### Activity
Find the line containing "すそ野まで真っ白な富士" in the records below. Copy exactly that line and each one after it, ending at the line containing "MASKINLEIEPRISLISTA 2026", and nothing more.

Dataset entries

**********

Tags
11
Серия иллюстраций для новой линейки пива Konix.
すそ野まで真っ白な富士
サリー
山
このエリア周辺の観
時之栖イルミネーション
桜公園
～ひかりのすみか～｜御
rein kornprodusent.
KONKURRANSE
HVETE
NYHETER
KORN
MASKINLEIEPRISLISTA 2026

**********

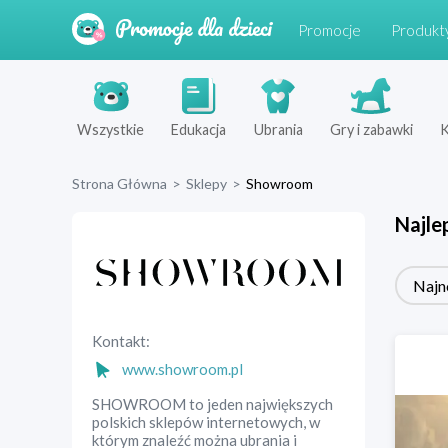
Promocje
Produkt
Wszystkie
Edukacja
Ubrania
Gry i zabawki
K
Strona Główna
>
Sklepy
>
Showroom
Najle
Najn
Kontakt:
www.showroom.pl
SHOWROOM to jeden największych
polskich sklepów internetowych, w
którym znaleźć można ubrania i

**********

### Solution for this exercise
すそ野まで真っ白な富士
サリー
山
このエリア周辺の観
時之栖イルミネーション
桜公園
～ひかりのすみか～｜御
rein kornprodusent.
KONKURRANSE
HVETE
NYHETER
KORN
MASKINLEIEPRISLISTA 2026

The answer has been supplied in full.